As its name suggested, the restaurant offered some of the most breathtaking views of any eatery in the Bay Area -- if not California. Tucked amid towering redwoods on Skyline Boulevard, the intimate Bella Vista served French and Italian cuisine in a romantically lit dining room overlooking the Peninsula roughly 2,000 feet below.
Co-owner and general manager John Ward talked about his beloved establishment this week for the first time since he shut down the Kings Mountain restaurant on Aug. 10. He says Bella Vista will go up for sale Saturday along with the acre and a half of land on which it sits. He said he hopes to see it continue as a restaurant.
"It was just time," said Ward, 48. "We had accomplished everything that we had hoped to."
Ward's parents and two other families purchased the Bella Vista in 1979 from Bob and Jetty Hogan, who had run the place as a checkered-tablecloth eatery serving fried chicken and other comfort food.

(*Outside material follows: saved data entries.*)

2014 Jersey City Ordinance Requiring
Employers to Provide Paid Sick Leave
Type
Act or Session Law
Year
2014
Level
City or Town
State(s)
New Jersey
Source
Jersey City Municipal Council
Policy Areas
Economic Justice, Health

The Bella Vista was built as a restaurant in 1927, he said, and went through various incarnations in its early days, from a speak-easy during Prohibition to a brothel and casino.
When Ward's parents and their partners took over, they introduced a new menu and scaled up the service. Bella Vista eventually became a comforting anachronism: an old-world restaurant where waiters in tuxedos performed tableside flambes of steak Diane and oysters Rockefeller. It became a famed destination for San Mateo County residents celebrating special occasions, not to mention tourists, Silicon Valley executives and occasional celebrities.

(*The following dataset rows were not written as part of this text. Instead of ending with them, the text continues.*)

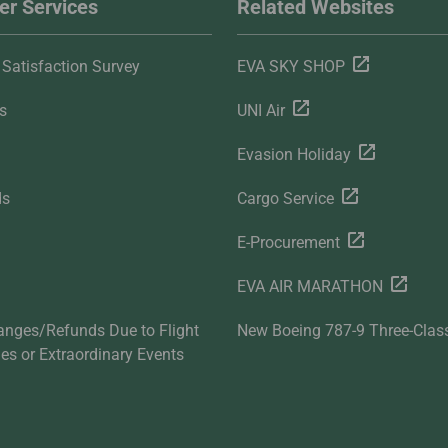
r Services
Related Websites
Satisfaction Survey
EVA SKY SHOP
s
UNI Air
Evasion Holiday
ds
Cargo Service
E-Procurement
EVA AIR MARATHON
anges/Refunds Due to Flight
New Boeing 787-9 Three-Clas
ties or Extraordinary Events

But after 34 years, Ward said, it was time for a change. He declined to delve too deeply into the reasons for stepping away. Ward acknowledged Bella Vista, like other restaurants, was affected by the recession, but insisted the volume of customers remained strong. Having spent most of his adult life in the restaurant business, Ward said he is looking forward to trying something different.
"There's a beginning, there's a middle, and there's an end," said Ward. "And we had reached the end."
What made the restaurant special was its staff, he said. By the time it closed Bella Vista had six employees besides Ward, two in the dining room and four in the kitchen, who had been there more than 20 years.
"I still consider them my superiors as far as the restaurant business is concerned," said Ward, who came aboard as an apprentice in 1991 and fell in love with the controlled chaos of running a bustling dinner service with a diverse staff. "It was a blend of personalities and different cultures from all over the world. It was magic."
Ward's family, which assumed sole ownership of the Bella Vista about a decade ago, will put information regarding the sale on the restaurant's website (http://bvrestaurant.com) on Saturday, the same day the Kings Mountain Art Fair gets underway.
Eileen Fredrickson, who has lived on Kings Mountain for 33 years, said she's sad to see the business close, but optimistic it will reopen under new ownership.
"We're certainly hoping that the new people will treat it gently," she said.